◆ INPUT
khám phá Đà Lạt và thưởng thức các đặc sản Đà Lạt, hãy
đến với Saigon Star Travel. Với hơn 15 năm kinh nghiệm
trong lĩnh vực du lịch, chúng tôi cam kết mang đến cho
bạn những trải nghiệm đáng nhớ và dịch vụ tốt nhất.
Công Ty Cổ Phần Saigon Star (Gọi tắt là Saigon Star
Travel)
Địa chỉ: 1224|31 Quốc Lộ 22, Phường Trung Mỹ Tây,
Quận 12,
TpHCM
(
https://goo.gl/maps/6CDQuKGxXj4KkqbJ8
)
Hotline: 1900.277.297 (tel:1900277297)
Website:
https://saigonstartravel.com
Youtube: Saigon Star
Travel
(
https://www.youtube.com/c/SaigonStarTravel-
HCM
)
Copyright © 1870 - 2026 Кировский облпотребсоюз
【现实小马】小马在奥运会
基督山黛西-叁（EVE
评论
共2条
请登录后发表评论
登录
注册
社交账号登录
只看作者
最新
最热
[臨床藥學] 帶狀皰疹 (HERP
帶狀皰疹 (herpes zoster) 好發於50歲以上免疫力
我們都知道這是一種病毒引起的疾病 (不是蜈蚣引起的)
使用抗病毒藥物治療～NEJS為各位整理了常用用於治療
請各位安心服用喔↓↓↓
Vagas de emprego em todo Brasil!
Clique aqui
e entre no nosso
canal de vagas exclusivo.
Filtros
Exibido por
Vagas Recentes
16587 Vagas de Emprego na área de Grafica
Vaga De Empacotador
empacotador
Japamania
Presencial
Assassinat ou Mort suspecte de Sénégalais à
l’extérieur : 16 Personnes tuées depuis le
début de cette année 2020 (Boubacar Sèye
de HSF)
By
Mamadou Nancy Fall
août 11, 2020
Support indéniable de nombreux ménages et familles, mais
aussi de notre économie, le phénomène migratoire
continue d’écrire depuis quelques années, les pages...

◆ TASK GOAL
Among the lines of the listing above, which ones contain the word "帶狀皰疹"? Show them.

◆ RESULT OF THE EXERCISE
[臨床藥學] 帶狀皰疹 (HERP
帶狀皰疹 (herpes zoster) 好發於50歲以上免疫力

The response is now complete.